Now, this is a simplified explanation, in reality, a widget creates an Element object that is inserted into an Element tree that mirrors the widget tree. The Element object is the instantiation of the widget and holds a reference to it. The widget is just a blueprint for the Element, while the Element is the actual object that is shown on screen.

Declarative programming

Flutter uses a declarative approach inspired by React. Developers coming from native SDKs might need some time to get used to the declarative style of defining UI in Flutter. In native development when the app state changes, the developer must imperatively change the UI (e.g. set properties on elements like view.isHidden or view.color). On the other hand, the change of state in a Flutter app will trigger a rebuild of the affected part of the UI. Instead of changing a property of an existing widget, the widget itself is rebuilt from scratch with the updated property. While this style of programming might seem less intuitive than the imperative style, once you get used to it, it will provide a much faster and more enjoyable developing experience. You don’t need to take my word for it. The fact that Google released a dev preview of Jetpack Compose recently and Apple’s SwiftUI has been available since iOS 13, both toolkits for declarative style programming, both attracting quite the interest in the developer community, shows that Flutter’s approach to building app UIs is the future of mobile development.

Hot reload & hot restart

Flutter's team devoted quite a lot of their time and resources to tooling. This is why we're provided with some great tools that make development much faster and more enjoyable. The tool with the most impact to your development will probably be hot reload. Hot reload is a tool that injects new code into a running Dart Virtual Machine without a need to rebuild the app and without losing your current in-app state. This is possible because the Dart VM uses a just-in-time execution engine. In practice, this means that any changes you make to your codebase will be visible on your device in around 1 second! Not only does this feature save the developer a lot of time and energy, but also provides new avenues for your app development (e.g. sitting with a designer and making UI/UX changes on the fly). There are several scenarios where hot reload will not work, for example if your newly injected code affects the state of the app. In that case you can use hot restart which works in a similar fashion but also restarts the app in order to reset the state. This is still a very quick process (3-4 seconds on a medium-to-large app).

Packages

Installing new libraries is quick and easy. Whether you want to store data in a local database, use networking, Firebase or UserDefaults/SharedPreferences or maybe try reactive programming in Dart, you can do so by adding a Dart package to your project. Just search for your desired package on the pub.dev website, add it to the list of dependencies in your pubspec.yaml file, run pub get command (pub is Dart's package manager) and your package is ready for use! There are plenty of packages on the site to choose from. The site also has a handy package rating, which is a number between 0 and 100 that represents how popular, well written and maintained it is.

Web support

With the release of Flutter 1.12, the web support for Flutter has graduated from a technical preview to beta. Developers can now try their hand at creating a unique web experience as well as a mobile one, and all from the same codebase.
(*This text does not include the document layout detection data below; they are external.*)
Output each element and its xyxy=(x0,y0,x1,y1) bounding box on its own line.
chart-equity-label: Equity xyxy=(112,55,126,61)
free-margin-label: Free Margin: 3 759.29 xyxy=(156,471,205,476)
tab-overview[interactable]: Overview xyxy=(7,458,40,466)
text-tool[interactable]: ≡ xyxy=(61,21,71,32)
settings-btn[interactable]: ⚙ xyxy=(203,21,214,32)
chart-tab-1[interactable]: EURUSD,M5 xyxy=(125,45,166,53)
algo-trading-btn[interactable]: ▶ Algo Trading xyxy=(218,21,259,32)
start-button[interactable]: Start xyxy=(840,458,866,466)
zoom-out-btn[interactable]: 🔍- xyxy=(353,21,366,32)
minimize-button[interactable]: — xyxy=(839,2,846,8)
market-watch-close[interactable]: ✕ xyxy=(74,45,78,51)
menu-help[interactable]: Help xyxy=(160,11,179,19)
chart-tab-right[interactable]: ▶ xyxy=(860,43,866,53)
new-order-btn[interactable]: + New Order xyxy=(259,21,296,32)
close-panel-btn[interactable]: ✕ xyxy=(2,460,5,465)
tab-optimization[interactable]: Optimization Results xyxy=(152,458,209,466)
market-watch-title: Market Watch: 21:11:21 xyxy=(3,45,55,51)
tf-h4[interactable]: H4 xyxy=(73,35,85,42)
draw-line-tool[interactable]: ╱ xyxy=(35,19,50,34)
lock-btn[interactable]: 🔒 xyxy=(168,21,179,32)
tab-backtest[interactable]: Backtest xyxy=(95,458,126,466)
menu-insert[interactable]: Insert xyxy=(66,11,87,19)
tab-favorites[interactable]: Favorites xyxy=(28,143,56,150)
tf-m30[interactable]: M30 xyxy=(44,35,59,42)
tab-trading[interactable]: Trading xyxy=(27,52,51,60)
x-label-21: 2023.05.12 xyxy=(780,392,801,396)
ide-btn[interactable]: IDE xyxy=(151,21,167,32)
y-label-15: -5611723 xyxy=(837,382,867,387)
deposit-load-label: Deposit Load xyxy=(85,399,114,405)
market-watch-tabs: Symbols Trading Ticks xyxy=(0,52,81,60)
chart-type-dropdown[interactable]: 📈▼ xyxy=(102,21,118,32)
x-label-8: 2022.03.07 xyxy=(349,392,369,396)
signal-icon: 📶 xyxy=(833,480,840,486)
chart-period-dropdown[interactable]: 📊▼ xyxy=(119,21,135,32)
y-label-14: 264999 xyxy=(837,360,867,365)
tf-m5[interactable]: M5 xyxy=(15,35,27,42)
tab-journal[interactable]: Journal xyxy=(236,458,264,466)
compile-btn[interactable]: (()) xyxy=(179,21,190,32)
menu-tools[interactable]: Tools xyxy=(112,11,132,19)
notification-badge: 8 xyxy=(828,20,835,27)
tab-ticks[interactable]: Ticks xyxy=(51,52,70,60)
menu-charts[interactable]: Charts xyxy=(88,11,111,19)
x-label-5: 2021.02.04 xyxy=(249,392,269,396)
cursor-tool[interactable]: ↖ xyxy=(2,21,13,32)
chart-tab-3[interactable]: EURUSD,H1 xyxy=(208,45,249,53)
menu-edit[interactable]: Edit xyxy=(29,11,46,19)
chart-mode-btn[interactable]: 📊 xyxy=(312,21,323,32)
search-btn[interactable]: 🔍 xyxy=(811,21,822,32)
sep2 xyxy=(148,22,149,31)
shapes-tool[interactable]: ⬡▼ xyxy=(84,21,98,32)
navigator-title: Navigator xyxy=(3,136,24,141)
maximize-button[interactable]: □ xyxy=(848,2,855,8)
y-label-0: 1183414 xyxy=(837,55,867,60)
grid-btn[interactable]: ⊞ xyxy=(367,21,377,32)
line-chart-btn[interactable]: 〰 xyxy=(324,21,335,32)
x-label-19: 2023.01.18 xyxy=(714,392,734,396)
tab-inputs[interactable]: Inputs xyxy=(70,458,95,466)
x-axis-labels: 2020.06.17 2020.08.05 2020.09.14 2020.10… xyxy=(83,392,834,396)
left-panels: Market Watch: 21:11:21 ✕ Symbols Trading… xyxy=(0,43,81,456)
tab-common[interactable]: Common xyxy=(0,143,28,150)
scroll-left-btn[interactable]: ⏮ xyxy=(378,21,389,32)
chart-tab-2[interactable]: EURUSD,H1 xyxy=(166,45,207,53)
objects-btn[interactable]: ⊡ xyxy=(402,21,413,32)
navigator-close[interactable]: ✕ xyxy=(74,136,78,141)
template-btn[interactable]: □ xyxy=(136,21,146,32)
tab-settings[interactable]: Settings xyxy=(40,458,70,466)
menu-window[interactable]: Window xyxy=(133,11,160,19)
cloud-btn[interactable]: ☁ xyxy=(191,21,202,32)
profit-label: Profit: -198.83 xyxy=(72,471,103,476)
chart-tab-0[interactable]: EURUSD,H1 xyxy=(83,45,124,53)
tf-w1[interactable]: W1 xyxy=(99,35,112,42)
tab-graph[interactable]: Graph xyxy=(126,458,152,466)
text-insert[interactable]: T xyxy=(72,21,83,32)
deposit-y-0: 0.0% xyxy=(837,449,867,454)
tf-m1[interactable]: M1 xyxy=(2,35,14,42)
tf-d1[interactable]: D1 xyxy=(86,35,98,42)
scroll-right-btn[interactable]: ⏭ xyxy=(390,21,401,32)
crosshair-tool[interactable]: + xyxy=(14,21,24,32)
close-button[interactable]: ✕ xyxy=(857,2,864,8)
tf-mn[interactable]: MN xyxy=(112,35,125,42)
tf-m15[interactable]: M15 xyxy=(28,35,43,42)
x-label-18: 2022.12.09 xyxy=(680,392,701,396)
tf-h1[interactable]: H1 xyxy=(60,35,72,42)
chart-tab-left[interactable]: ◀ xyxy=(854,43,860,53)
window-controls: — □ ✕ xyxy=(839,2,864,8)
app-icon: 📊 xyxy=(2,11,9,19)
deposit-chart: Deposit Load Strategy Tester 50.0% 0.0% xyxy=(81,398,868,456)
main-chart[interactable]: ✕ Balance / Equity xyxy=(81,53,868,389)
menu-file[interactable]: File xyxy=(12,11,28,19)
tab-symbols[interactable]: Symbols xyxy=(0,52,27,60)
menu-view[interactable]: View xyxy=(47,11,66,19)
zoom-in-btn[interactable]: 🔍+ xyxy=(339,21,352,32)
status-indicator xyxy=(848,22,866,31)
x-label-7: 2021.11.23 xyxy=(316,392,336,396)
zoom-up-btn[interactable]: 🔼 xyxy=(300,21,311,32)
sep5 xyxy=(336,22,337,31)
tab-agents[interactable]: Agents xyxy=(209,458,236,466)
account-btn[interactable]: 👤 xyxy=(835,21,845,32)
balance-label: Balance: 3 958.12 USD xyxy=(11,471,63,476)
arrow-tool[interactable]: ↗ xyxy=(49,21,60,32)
What does the future hold?

Flutter’s popularity has grown remarkably in 2019. In the span of just one year, Flutter breached GitHub's top 10 list of open source projects by number of contributors and by the end of the year settled on 3rd place (with a total of 13 000 contributors). Since its 1.0 release in December 2018, its number of contributors grew by 279%. Flutter's swift rise in popularity is also reflected in the list of languages that gained most contributors, where Dart reigns supreme, with a remarkable 532% increase in the last year. All of these statistics suggest a bright future for Flutter and make it a strong candidate in the mobile development arena.